RECORDS FOR THE EXERCISE >>
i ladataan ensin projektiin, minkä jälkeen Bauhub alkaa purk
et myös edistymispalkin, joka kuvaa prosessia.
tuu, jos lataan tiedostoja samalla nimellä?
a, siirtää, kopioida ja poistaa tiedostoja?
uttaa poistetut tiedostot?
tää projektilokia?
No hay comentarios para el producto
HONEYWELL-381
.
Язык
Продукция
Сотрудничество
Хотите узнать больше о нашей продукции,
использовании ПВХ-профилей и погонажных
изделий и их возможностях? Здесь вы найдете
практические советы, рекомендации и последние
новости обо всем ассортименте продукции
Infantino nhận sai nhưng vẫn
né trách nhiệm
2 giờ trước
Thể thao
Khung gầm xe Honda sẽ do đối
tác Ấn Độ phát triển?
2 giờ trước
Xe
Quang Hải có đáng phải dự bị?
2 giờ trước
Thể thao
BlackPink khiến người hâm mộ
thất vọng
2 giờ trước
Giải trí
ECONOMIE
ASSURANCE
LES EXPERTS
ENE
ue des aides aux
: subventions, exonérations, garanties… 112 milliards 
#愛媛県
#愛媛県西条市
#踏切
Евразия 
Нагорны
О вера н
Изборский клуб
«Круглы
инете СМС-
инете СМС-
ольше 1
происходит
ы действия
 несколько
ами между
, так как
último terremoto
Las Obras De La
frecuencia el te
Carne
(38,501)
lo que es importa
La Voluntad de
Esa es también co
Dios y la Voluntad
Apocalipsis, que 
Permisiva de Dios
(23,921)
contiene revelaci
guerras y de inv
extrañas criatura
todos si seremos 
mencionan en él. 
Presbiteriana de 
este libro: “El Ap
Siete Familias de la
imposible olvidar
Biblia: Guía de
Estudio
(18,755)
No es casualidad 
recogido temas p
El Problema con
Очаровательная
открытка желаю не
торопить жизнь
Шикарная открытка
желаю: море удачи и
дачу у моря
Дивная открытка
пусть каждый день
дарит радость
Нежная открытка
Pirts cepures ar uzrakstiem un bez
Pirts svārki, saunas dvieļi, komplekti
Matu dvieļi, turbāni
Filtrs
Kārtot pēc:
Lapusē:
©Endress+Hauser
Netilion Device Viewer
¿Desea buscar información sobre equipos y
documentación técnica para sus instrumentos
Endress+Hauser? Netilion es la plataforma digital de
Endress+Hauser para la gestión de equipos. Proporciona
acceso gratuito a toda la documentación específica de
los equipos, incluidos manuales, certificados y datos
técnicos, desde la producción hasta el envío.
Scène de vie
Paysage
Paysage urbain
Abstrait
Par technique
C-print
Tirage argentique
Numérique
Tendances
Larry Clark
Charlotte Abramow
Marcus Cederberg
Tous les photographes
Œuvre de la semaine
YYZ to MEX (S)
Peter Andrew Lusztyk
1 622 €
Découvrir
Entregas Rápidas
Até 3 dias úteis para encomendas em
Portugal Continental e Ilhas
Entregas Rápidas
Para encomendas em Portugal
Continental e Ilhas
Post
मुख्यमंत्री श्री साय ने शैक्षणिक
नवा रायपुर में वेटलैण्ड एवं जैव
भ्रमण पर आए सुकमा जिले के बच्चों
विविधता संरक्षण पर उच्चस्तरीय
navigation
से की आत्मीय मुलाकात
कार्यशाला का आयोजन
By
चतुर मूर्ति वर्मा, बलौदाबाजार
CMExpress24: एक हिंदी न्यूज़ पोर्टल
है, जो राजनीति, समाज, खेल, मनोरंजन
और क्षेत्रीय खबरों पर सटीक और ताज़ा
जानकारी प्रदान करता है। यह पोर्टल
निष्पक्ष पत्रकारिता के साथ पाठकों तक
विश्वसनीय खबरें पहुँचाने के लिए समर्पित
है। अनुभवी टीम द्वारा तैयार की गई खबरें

INSTRUCTIONS FOR THE TASK >> The whole listing, restated word for word, is the expected answer.

RESPONSE TO THIS EXERCISE >>
i ladataan ensin projektiin, minkä jälkeen Bauhub alkaa purk
et myös edistymispalkin, joka kuvaa prosessia.
tuu, jos lataan tiedostoja samalla nimellä?
a, siirtää, kopioida ja poistaa tiedostoja?
uttaa poistetut tiedostot?
tää projektilokia?
No hay comentarios para el producto
HONEYWELL-381
.
Язык
Продукция
Сотрудничество
Хотите узнать больше о нашей продукции,
использовании ПВХ-профилей и погонажных
изделий и их возможностях? Здесь вы найдете
практические советы, рекомендации и последние
новости обо всем ассортименте продукции
Infantino nhận sai nhưng vẫn
né trách nhiệm
2 giờ trước
Thể thao
Khung gầm xe Honda sẽ do đối
tác Ấn Độ phát triển?
2 giờ trước
Xe
Quang Hải có đáng phải dự bị?
2 giờ trước
Thể thao
BlackPink khiến người hâm mộ
thất vọng
2 giờ trước
Giải trí
ECONOMIE
ASSURANCE
LES EXPERTS
ENE
ue des aides aux
: subventions, exonérations, garanties… 112 milliards 
#愛媛県
#愛媛県西条市
#踏切
Евразия 
Нагорны
О вера н
Изборский клуб
«Круглы
инете СМС-
инете СМС-
ольше 1
происходит
ы действия
 несколько
ами между
, так как
último terremoto
Las Obras De La
frecuencia el te
Carne
(38,501)
lo que es importa
La Voluntad de
Esa es también co
Dios y la Voluntad
Apocalipsis, que 
Permisiva de Dios
(23,921)
contiene revelaci
guerras y de inv
extrañas criatura
todos si seremos 
mencionan en él. 
Presbiteriana de 
este libro: “El Ap
Siete Familias de la
imposible olvidar
Biblia: Guía de
Estudio
(18,755)
No es casualidad 
recogido temas p
El Problema con
Очаровательная
открытка желаю не
торопить жизнь
Шикарная открытка
желаю: море удачи и
дачу у моря
Дивная открытка
пусть каждый день
дарит радость
Нежная открытка
Pirts cepures ar uzrakstiem un bez
Pirts svārki, saunas dvieļi, komplekti
Matu dvieļi, turbāni
Filtrs
Kārtot pēc:
Lapusē:
©Endress+Hauser
Netilion Device Viewer
¿Desea buscar información sobre equipos y
documentación técnica para sus instrumentos
Endress+Hauser? Netilion es la plataforma digital de
Endress+Hauser para la gestión de equipos. Proporciona
acceso gratuito a toda la documentación específica de
los equipos, incluidos manuales, certificados y datos
técnicos, desde la producción hasta el envío.
Scène de vie
Paysage
Paysage urbain
Abstrait
Par technique
C-print
Tirage argentique
Numérique
Tendances
Larry Clark
Charlotte Abramow
Marcus Cederberg
Tous les photographes
Œuvre de la semaine
YYZ to MEX (S)
Peter Andrew Lusztyk
1 622 €
Découvrir
Entregas Rápidas
Até 3 dias úteis para encomendas em
Portugal Continental e Ilhas
Entregas Rápidas
Para encomendas em Portugal
Continental e Ilhas
Post
मुख्यमंत्री श्री साय ने शैक्षणिक
नवा रायपुर में वेटलैण्ड एवं जैव
भ्रमण पर आए सुकमा जिले के बच्चों
विविधता संरक्षण पर उच्चस्तरीय
navigation
से की आत्मीय मुलाकात
कार्यशाला का आयोजन
By
चतुर मूर्ति वर्मा, बलौदाबाजार
CMExpress24: एक हिंदी न्यूज़ पोर्टल
है, जो राजनीति, समाज, खेल, मनोरंजन
और क्षेत्रीय खबरों पर सटीक और ताज़ा
जानकारी प्रदान करता है। यह पोर्टल
निष्पक्ष पत्रकारिता के साथ पाठकों तक
विश्वसनीय खबरें पहुँचाने के लिए समर्पित
है। अनुभवी टीम द्वारा तैयार की गई खबरें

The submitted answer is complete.